Records supplied: Begin
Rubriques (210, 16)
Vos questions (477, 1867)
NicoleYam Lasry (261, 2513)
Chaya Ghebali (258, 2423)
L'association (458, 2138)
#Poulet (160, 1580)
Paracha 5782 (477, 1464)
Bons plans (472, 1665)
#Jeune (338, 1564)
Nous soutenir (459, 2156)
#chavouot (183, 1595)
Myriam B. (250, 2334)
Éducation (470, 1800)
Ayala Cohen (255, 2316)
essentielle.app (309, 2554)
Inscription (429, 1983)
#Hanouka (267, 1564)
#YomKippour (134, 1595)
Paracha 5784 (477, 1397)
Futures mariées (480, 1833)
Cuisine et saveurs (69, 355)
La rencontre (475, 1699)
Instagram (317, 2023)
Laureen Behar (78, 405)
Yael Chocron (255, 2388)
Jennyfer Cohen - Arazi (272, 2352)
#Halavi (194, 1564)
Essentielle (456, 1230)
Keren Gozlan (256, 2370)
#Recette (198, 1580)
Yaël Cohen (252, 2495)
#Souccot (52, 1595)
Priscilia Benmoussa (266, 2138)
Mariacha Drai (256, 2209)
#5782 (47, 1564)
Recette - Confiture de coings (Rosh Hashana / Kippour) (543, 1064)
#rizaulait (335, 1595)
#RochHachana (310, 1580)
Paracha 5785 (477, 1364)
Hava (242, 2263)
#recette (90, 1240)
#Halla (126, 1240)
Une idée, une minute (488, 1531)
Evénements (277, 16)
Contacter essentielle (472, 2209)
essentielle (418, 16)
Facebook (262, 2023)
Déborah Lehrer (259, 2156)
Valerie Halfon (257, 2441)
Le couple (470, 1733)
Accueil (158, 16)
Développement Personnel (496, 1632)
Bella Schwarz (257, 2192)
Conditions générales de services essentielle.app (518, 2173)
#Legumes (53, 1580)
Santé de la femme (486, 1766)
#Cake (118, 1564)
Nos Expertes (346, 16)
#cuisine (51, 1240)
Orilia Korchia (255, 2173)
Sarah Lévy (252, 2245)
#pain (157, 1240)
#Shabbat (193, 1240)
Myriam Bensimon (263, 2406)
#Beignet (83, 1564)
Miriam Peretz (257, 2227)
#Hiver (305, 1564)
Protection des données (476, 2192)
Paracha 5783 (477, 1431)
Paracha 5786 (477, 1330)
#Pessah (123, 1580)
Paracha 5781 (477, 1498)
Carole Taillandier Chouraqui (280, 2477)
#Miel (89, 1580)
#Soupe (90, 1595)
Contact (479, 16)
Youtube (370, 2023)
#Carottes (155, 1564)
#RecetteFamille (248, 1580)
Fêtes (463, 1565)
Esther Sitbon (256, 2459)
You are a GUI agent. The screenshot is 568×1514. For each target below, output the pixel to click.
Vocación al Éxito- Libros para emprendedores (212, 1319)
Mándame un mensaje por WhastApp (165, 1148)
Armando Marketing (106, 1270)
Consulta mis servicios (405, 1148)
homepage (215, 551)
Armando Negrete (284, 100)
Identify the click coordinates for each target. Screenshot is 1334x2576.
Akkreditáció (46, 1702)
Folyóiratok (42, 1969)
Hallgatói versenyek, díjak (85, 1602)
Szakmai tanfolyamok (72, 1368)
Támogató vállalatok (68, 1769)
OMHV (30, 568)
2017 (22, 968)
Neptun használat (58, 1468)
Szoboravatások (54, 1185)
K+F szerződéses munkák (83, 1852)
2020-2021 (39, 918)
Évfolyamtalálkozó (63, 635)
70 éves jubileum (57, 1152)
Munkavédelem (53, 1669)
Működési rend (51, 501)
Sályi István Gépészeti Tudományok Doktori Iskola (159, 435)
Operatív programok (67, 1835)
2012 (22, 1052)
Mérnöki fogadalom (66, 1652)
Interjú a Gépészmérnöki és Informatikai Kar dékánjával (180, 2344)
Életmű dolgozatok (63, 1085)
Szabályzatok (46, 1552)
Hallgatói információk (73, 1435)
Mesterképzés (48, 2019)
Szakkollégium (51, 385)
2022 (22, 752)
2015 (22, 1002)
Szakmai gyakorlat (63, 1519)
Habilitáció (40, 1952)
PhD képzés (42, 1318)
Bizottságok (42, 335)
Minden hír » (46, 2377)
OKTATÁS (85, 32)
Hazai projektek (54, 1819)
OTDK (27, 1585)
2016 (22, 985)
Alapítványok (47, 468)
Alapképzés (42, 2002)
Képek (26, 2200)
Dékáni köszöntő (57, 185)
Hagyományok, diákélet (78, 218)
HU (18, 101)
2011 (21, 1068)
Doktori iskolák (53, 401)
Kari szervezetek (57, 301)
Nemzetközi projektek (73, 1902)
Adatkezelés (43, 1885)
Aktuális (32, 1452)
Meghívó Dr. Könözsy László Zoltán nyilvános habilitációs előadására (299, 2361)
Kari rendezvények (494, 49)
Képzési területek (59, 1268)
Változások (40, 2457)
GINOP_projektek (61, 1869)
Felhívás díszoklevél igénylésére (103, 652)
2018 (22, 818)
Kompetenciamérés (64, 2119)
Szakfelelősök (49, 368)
Records supplied: End
**What the task asks:** What is needed is a verbatim copy of every line in the records above from the one containing "Fêtes (463, 1565)" down to the one containing "Működési rend (51, 501)", both included, and nothing more.

**Reply to the task:**
Fêtes (463, 1565)
Esther Sitbon (256, 2459)
You are a GUI agent. The screenshot is 568×1514. For each target below, output the pixel to click.
Vocación al Éxito- Libros para emprendedores (212, 1319)
Mándame un mensaje por WhastApp (165, 1148)
Armando Marketing (106, 1270)
Consulta mis servicios (405, 1148)
homepage (215, 551)
Armando Negrete (284, 100)
Identify the click coordinates for each target. Screenshot is 1334x2576.
Akkreditáció (46, 1702)
Folyóiratok (42, 1969)
Hallgatói versenyek, díjak (85, 1602)
Szakmai tanfolyamok (72, 1368)
Támogató vállalatok (68, 1769)
OMHV (30, 568)
2017 (22, 968)
Neptun használat (58, 1468)
Szoboravatások (54, 1185)
K+F szerződéses munkák (83, 1852)
2020-2021 (39, 918)
Évfolyamtalálkozó (63, 635)
70 éves jubileum (57, 1152)
Munkavédelem (53, 1669)
Működési rend (51, 501)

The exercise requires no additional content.